▸ Exercise brief: Give back all of the records underneath exactly, with no omissions.

▸ Exercise inputs:
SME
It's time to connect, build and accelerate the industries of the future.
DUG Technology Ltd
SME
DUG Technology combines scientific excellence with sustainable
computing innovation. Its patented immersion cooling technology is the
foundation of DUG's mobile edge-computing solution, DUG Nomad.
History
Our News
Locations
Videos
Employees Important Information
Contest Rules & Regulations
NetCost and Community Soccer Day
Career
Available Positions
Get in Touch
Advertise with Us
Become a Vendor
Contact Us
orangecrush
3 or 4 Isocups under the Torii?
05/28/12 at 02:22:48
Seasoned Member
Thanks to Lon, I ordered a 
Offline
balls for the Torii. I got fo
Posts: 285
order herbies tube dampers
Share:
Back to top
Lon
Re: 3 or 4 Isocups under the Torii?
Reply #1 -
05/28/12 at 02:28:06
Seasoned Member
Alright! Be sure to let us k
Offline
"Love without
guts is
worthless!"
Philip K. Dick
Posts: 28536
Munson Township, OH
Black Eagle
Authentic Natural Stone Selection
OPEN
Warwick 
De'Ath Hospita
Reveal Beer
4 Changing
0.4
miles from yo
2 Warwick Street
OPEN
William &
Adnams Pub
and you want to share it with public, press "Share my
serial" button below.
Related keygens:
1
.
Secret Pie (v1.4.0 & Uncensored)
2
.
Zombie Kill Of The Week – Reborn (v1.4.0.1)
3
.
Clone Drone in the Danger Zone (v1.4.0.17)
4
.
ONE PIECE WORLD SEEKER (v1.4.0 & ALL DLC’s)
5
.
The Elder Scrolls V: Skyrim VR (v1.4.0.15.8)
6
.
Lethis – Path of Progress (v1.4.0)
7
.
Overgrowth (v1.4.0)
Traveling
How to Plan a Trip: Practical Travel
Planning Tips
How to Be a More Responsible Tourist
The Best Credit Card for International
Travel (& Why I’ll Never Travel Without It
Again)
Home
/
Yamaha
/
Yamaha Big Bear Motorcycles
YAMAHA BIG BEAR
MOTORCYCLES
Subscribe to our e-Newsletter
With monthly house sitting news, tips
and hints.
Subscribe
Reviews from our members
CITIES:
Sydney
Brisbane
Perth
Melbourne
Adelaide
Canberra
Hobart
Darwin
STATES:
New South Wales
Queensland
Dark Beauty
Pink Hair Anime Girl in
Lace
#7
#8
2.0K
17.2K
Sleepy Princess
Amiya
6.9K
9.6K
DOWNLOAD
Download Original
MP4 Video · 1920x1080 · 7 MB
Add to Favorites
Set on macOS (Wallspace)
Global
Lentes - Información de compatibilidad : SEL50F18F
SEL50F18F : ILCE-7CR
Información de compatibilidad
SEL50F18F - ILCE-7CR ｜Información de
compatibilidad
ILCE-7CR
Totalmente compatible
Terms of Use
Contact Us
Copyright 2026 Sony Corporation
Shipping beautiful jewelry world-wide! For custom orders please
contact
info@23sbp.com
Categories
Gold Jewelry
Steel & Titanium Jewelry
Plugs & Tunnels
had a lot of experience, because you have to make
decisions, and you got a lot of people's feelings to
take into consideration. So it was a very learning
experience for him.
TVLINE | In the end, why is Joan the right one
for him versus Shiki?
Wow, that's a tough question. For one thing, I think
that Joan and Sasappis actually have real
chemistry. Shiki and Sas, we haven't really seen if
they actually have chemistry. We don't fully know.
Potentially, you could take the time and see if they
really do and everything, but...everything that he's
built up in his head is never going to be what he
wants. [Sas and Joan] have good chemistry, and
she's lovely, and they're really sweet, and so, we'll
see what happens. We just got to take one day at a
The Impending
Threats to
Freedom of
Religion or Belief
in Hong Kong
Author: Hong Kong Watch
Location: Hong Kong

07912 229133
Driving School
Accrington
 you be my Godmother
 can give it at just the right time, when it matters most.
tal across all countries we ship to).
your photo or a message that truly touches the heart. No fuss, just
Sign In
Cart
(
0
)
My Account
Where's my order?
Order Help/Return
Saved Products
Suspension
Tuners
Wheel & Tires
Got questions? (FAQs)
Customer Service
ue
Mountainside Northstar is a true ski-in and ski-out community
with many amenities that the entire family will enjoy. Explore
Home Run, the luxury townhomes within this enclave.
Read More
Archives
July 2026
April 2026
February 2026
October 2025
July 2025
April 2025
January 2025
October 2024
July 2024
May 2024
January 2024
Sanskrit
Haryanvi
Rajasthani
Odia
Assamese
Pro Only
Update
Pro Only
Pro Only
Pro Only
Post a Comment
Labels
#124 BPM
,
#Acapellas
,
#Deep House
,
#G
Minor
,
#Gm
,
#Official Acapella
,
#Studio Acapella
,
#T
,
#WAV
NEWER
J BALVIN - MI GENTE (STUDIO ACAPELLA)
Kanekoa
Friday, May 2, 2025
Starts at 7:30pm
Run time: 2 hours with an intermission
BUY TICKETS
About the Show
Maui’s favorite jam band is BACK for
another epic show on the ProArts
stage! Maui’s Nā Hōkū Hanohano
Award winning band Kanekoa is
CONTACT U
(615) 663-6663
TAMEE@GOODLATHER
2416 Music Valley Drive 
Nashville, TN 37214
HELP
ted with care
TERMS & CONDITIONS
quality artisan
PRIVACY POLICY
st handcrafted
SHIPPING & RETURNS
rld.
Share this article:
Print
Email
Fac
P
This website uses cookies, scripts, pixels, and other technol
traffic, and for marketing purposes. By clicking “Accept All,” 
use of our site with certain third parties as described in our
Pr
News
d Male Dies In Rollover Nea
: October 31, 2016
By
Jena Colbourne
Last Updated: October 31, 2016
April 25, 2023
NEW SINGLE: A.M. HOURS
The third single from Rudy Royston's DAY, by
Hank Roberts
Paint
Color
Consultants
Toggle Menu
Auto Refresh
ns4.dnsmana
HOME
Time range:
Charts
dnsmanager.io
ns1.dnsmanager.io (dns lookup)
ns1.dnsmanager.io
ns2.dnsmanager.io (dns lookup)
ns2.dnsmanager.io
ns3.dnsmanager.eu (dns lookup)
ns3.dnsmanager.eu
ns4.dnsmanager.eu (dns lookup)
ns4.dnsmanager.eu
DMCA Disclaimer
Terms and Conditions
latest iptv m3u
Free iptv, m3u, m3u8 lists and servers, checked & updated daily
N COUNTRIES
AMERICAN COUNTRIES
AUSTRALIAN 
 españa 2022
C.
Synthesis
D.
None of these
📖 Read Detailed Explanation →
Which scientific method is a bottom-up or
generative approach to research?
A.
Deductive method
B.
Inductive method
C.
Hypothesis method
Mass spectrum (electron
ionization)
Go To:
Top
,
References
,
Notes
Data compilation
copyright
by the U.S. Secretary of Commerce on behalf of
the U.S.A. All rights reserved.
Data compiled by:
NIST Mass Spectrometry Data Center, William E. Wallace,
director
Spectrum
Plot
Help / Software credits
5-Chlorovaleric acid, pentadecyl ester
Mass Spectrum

▸ Exercise answer:
SME
It's time to connect, build and accelerate the industries of the future.
DUG Technology Ltd
SME
DUG Technology combines scientific excellence with sustainable
computing innovation. Its patented immersion cooling technology is the
foundation of DUG's mobile edge-computing solution, DUG Nomad.
History
Our News
Locations
Videos
Employees Important Information
Contest Rules & Regulations
NetCost and Community Soccer Day
Career
Available Positions
Get in Touch
Advertise with Us
Become a Vendor
Contact Us
orangecrush
3 or 4 Isocups under the Torii?
05/28/12 at 02:22:48
Seasoned Member
Thanks to Lon, I ordered a 
Offline
balls for the Torii. I got fo
Posts: 285
order herbies tube dampers
Share:
Back to top
Lon
Re: 3 or 4 Isocups under the Torii?
Reply #1 -
05/28/12 at 02:28:06
Seasoned Member
Alright! Be sure to let us k
Offline
"Love without
guts is
worthless!"
Philip K. Dick
Posts: 28536
Munson Township, OH
Black Eagle
Authentic Natural Stone Selection
OPEN
Warwick 
De'Ath Hospita
Reveal Beer
4 Changing
0.4
miles from yo
2 Warwick Street
OPEN
William &
Adnams Pub
and you want to share it with public, press "Share my
serial" button below.
Related keygens:
1
.
Secret Pie (v1.4.0 & Uncensored)
2
.
Zombie Kill Of The Week – Reborn (v1.4.0.1)
3
.
Clone Drone in the Danger Zone (v1.4.0.17)
4
.
ONE PIECE WORLD SEEKER (v1.4.0 & ALL DLC’s)
5
.
The Elder Scrolls V: Skyrim VR (v1.4.0.15.8)
6
.
Lethis – Path of Progress (v1.4.0)
7
.
Overgrowth (v1.4.0)
Traveling
How to Plan a Trip: Practical Travel
Planning Tips
How to Be a More Responsible Tourist
The Best Credit Card for International
Travel (& Why I’ll Never Travel Without It
Again)
Home
/
Yamaha
/
Yamaha Big Bear Motorcycles
YAMAHA BIG BEAR
MOTORCYCLES
Subscribe to our e-Newsletter
With monthly house sitting news, tips
and hints.
Subscribe
Reviews from our members
CITIES:
Sydney
Brisbane
Perth
Melbourne
Adelaide
Canberra
Hobart
Darwin
STATES:
New South Wales
Queensland
Dark Beauty
Pink Hair Anime Girl in
Lace
#7
#8
2.0K
17.2K
Sleepy Princess
Amiya
6.9K
9.6K
DOWNLOAD
Download Original
MP4 Video · 1920x1080 · 7 MB
Add to Favorites
Set on macOS (Wallspace)
Global
Lentes - Información de compatibilidad : SEL50F18F
SEL50F18F : ILCE-7CR
Información de compatibilidad
SEL50F18F - ILCE-7CR ｜Información de
compatibilidad
ILCE-7CR
Totalmente compatible
Terms of Use
Contact Us
Copyright 2026 Sony Corporation
Shipping beautiful jewelry world-wide! For custom orders please
contact
info@23sbp.com
Categories
Gold Jewelry
Steel & Titanium Jewelry
Plugs & Tunnels
had a lot of experience, because you have to make
decisions, and you got a lot of people's feelings to
take into consideration. So it was a very learning
experience for him.
TVLINE | In the end, why is Joan the right one
for him versus Shiki?
Wow, that's a tough question. For one thing, I think
that Joan and Sasappis actually have real
chemistry. Shiki and Sas, we haven't really seen if
they actually have chemistry. We don't fully know.
Potentially, you could take the time and see if they
really do and everything, but...everything that he's
built up in his head is never going to be what he
wants. [Sas and Joan] have good chemistry, and
she's lovely, and they're really sweet, and so, we'll
see what happens. We just got to take one day at a
The Impending
Threats to
Freedom of
Religion or Belief
in Hong Kong
Author: Hong Kong Watch
Location: Hong Kong

07912 229133
Driving School
Accrington
 you be my Godmother
 can give it at just the right time, when it matters most.
tal across all countries we ship to).
your photo or a message that truly touches the heart. No fuss, just
Sign In
Cart
(
0
)
My Account
Where's my order?
Order Help/Return
Saved Products
Suspension
Tuners
Wheel & Tires
Got questions? (FAQs)
Customer Service
ue
Mountainside Northstar is a true ski-in and ski-out community
with many amenities that the entire family will enjoy. Explore
Home Run, the luxury townhomes within this enclave.
Read More
Archives
July 2026
April 2026
February 2026
October 2025
July 2025
April 2025
January 2025
October 2024
July 2024
May 2024
January 2024
Sanskrit
Haryanvi
Rajasthani
Odia
Assamese
Pro Only
Update
Pro Only
Pro Only
Pro Only
Post a Comment
Labels
#124 BPM
,
#Acapellas
,
#Deep House
,
#G
Minor
,
#Gm
,
#Official Acapella
,
#Studio Acapella
,
#T
,
#WAV
NEWER
J BALVIN - MI GENTE (STUDIO ACAPELLA)
Kanekoa
Friday, May 2, 2025
Starts at 7:30pm
Run time: 2 hours with an intermission
BUY TICKETS
About the Show
Maui’s favorite jam band is BACK for
another epic show on the ProArts
stage! Maui’s Nā Hōkū Hanohano
Award winning band Kanekoa is
CONTACT U
(615) 663-6663
TAMEE@GOODLATHER
2416 Music Valley Drive 
Nashville, TN 37214
HELP
ted with care
TERMS & CONDITIONS
quality artisan
PRIVACY POLICY
st handcrafted
SHIPPING & RETURNS
rld.
Share this article:
Print
Email
Fac
P
This website uses cookies, scripts, pixels, and other technol
traffic, and for marketing purposes. By clicking “Accept All,” 
use of our site with certain third parties as described in our
Pr
News
d Male Dies In Rollover Nea
: October 31, 2016
By
Jena Colbourne
Last Updated: October 31, 2016
April 25, 2023
NEW SINGLE: A.M. HOURS
The third single from Rudy Royston's DAY, by
Hank Roberts
Paint
Color
Consultants
Toggle Menu
Auto Refresh
ns4.dnsmana
HOME
Time range:
Charts
dnsmanager.io
ns1.dnsmanager.io (dns lookup)
ns1.dnsmanager.io
ns2.dnsmanager.io (dns lookup)
ns2.dnsmanager.io
ns3.dnsmanager.eu (dns lookup)
ns3.dnsmanager.eu
ns4.dnsmanager.eu (dns lookup)
ns4.dnsmanager.eu
DMCA Disclaimer
Terms and Conditions
latest iptv m3u
Free iptv, m3u, m3u8 lists and servers, checked & updated daily
N COUNTRIES
AMERICAN COUNTRIES
AUSTRALIAN 
 españa 2022
C.
Synthesis
D.
None of these
📖 Read Detailed Explanation →
Which scientific method is a bottom-up or
generative approach to research?
A.
Deductive method
B.
Inductive method
C.
Hypothesis method
Mass spectrum (electron
ionization)
Go To:
Top
,
References
,
Notes
Data compilation
copyright
by the U.S. Secretary of Commerce on behalf of
the U.S.A. All rights reserved.
Data compiled by:
NIST Mass Spectrometry Data Center, William E. Wallace,
director
Spectrum
Plot
Help / Software credits
5-Chlorovaleric acid, pentadecyl ester
Mass Spectrum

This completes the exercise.